Flagge der Olympischen Spiele

Die Flagge der Olympischen Spiele.

Als das Internationale Olympische Komitee (IOC) 1914 sein 20-jähriges Bestehen in Paris abhielt, wurde erstmals die olympische Flagge gezeigt. Der Entwurf wurde vom französischen Pädagogen Pierre, Baron de Coubertin, entworfen, der die moderne olympische Bewegung entwickelte. Es wurde behauptet, Coubertin habe das Design von fünf ineinandergreifenden Ringen auf einem alten Altar in Delphi, Griechenland, gefunden. Die fünf Ringe symbolisierten laut Coubertin die „fünf Teile der Welt“, in denen die olympische Bewegung aktiv war. Entgegen der landläufigen Meinung sind die Farben der Ringe jedoch nicht mit bestimmten Kontinenten verbunden. Vielmehr wurden diese fünf Farben und Weiß ausgewählt, weil sie die Farben aller Nationalflaggen enthielten, die zum Zeitpunkt der Erstellung der olympischen Flagge existierten.

Während der Eröffnungsfeier der Winter- oder Sommerspiele wird am Hauptort feierlich eine olympische Flagge gehisst. Der olympische Eid wird dann von speziell ausgewählten Teilnehmern geleistet, von denen jeder die olympische Flagge in der linken Hand hält und die rechte Hand hebt, während er den Eid ablegt. Bei der Abschlussfeier wird das Ende der Spiele symbolisiert, indem die Flagge am Hauptort gesenkt und dem Präsidenten des IOC präsentiert wird, der sie dann den Organisatoren der nächsten Spiele übergibt. Olympische Organisationskomitees in Städten, in denen die Spiele stattfinden, führen nicht nur die traditionelle olympische Flagge, sondern auch häufig eine eigene Flagge mit einer Version des Fünf-Ringe-Logos.
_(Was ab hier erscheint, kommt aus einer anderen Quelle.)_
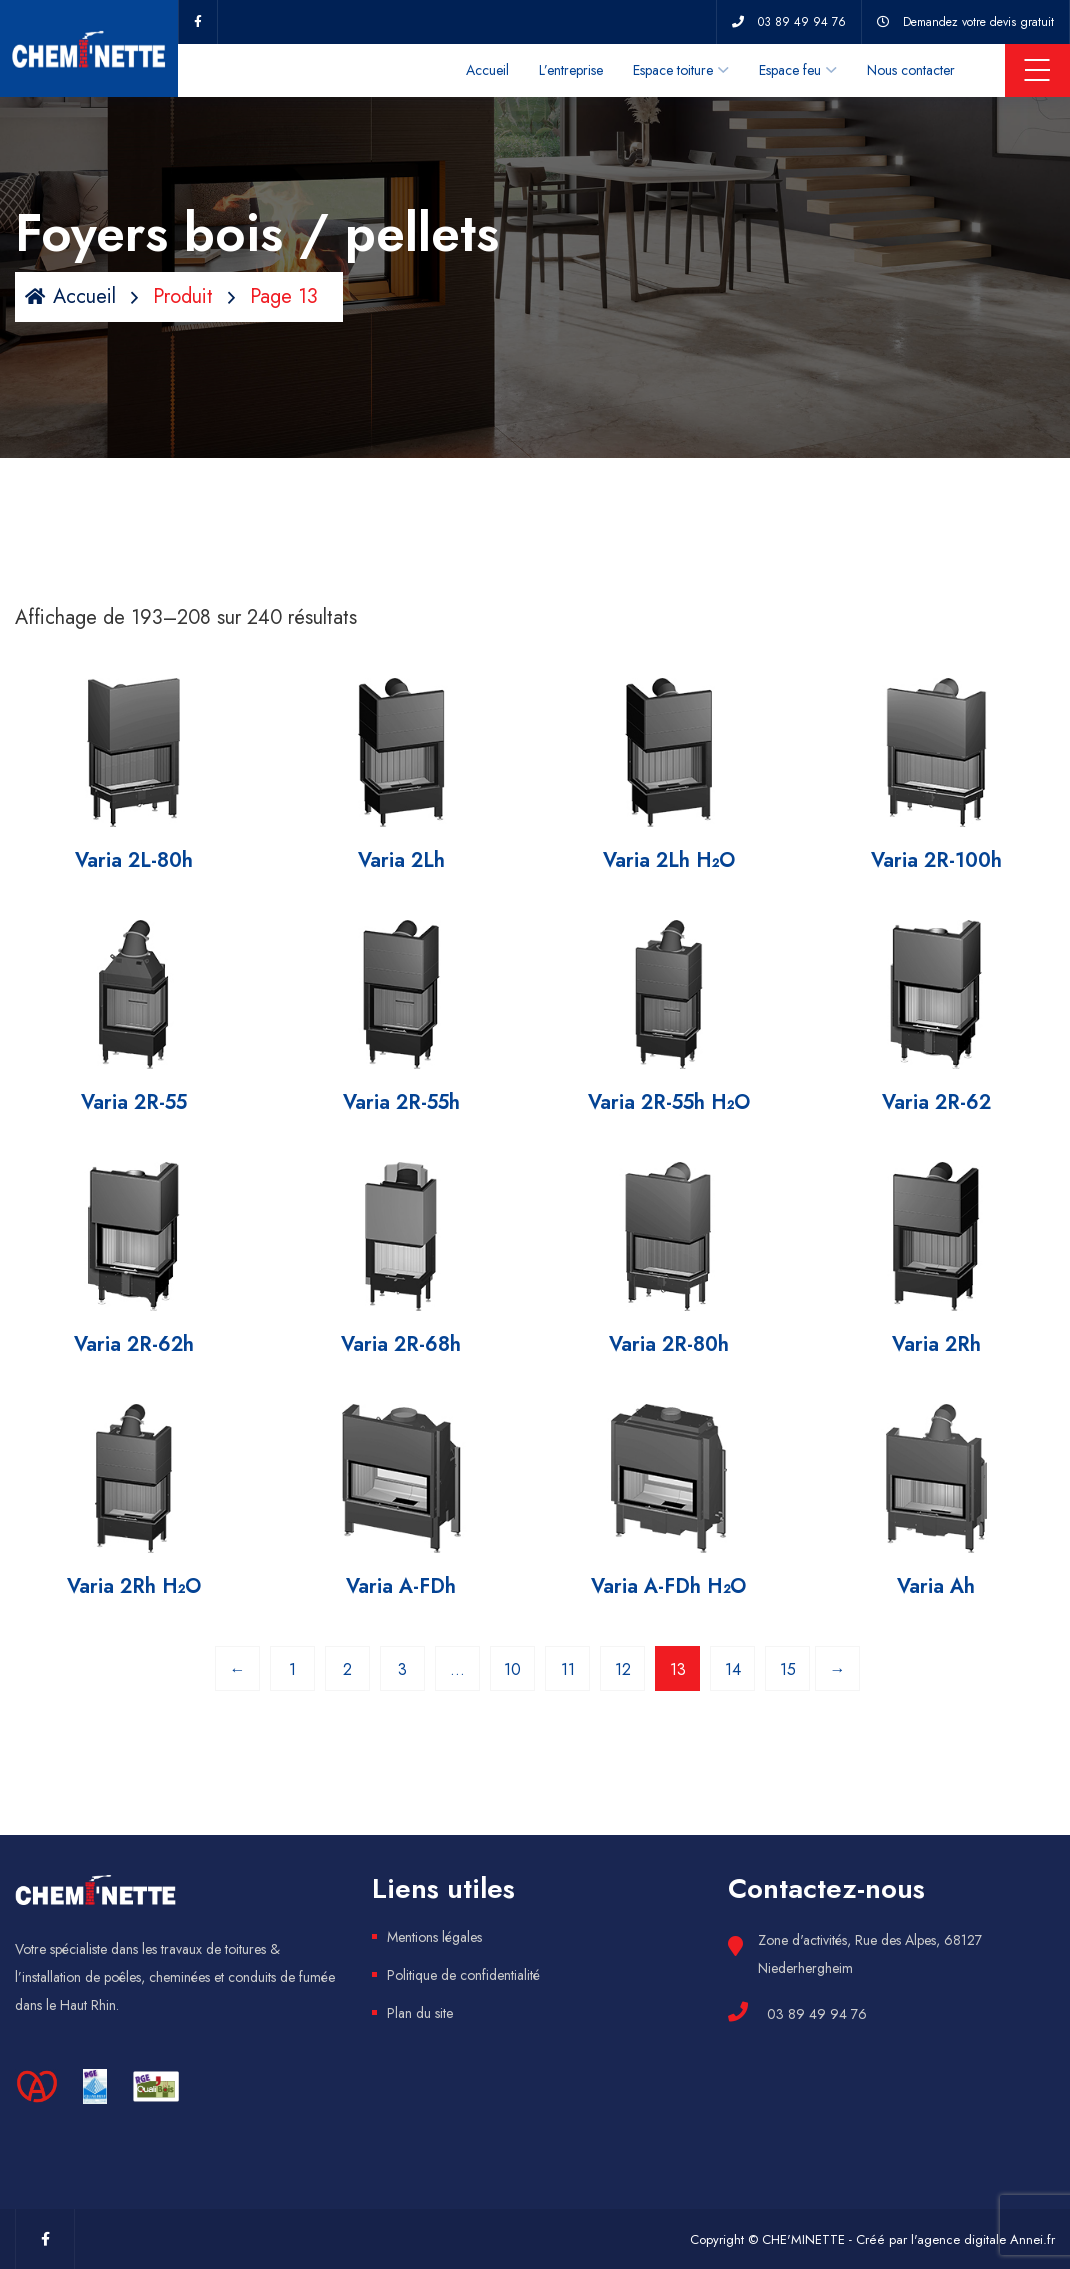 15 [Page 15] (788, 1669)
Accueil (487, 70)
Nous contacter (911, 70)
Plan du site (420, 2013)
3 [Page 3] (402, 1669)
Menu (1037, 70)
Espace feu (790, 70)
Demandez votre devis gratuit (978, 22)
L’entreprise (571, 70)
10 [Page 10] (512, 1669)
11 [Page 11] (568, 1669)
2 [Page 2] (347, 1669)
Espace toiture (673, 70)
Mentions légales (434, 1937)
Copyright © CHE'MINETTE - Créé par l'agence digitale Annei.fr (872, 2239)
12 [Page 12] (623, 1669)
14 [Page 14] (733, 1669)
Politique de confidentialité (463, 1975)
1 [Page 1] (292, 1669) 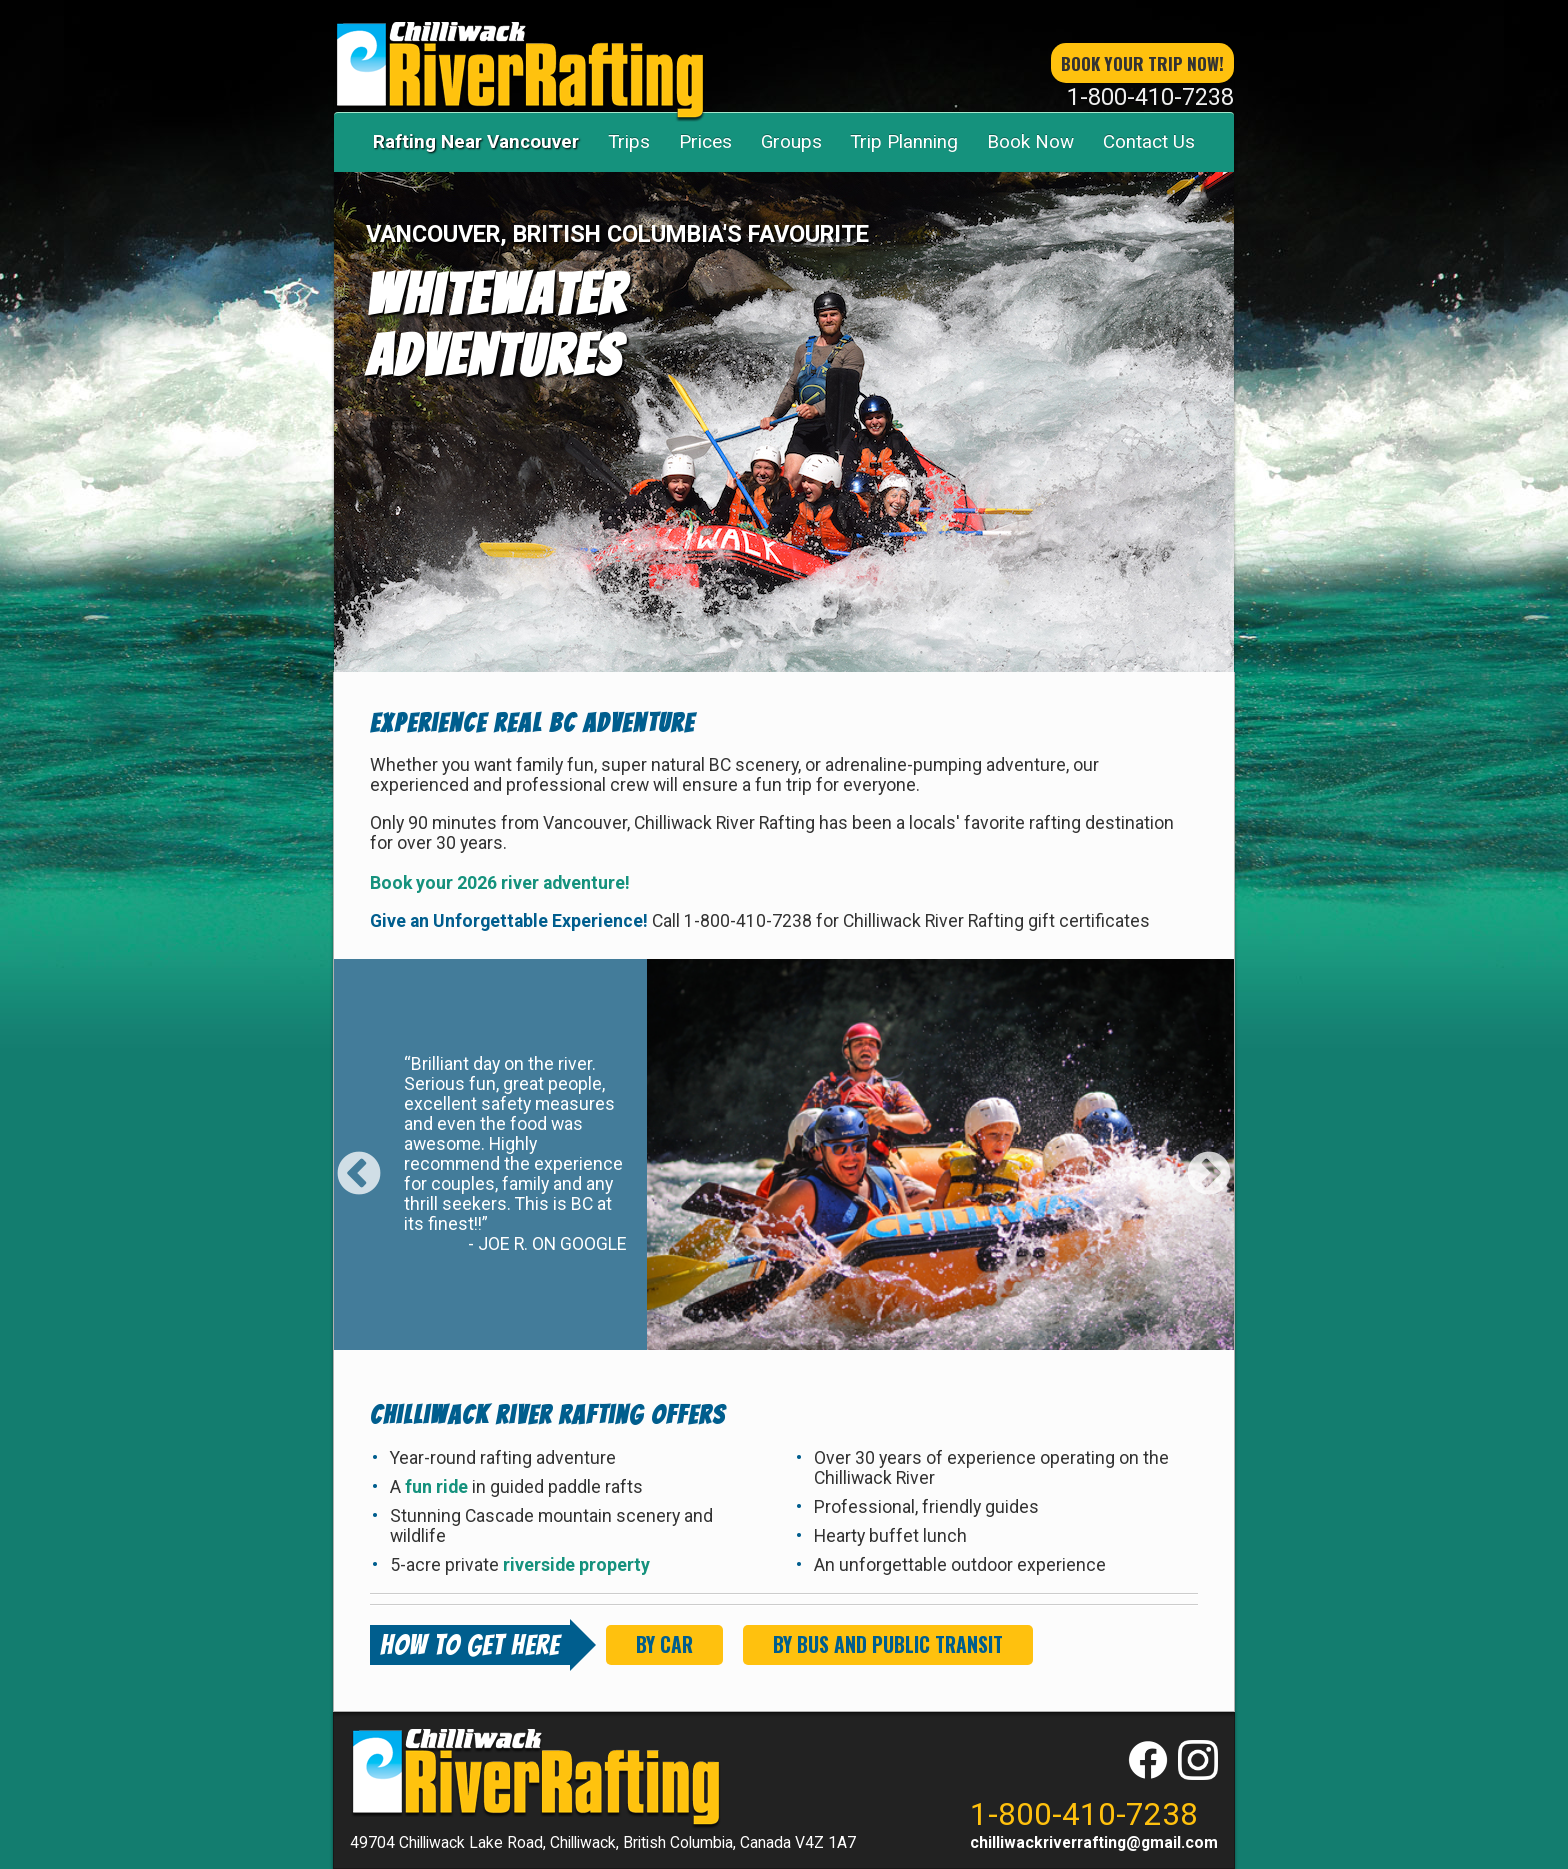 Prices (705, 141)
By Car (664, 1644)
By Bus (888, 1644)
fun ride (438, 1487)
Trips (629, 141)
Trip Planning (904, 141)
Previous (359, 1160)
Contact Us (1149, 141)
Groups (791, 141)
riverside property (576, 1565)
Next (1209, 1160)
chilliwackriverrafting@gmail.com (1094, 1842)
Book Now (1030, 141)
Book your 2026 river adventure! (500, 883)
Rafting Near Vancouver (476, 141)
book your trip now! (1142, 63)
Die olympische Flagge und die olympischen Ringe sind in fast allen Ländern gesetzlich geschützt, um ihre Ausbeutung durch unbefugte Personen oder Institutionen zu verhindern. Seit den 1980er Jahren hat das IOC beträchtliche Einnahmen durch die Lizenzierung von Reproduktionen der Flagge oder des Logos erzielt.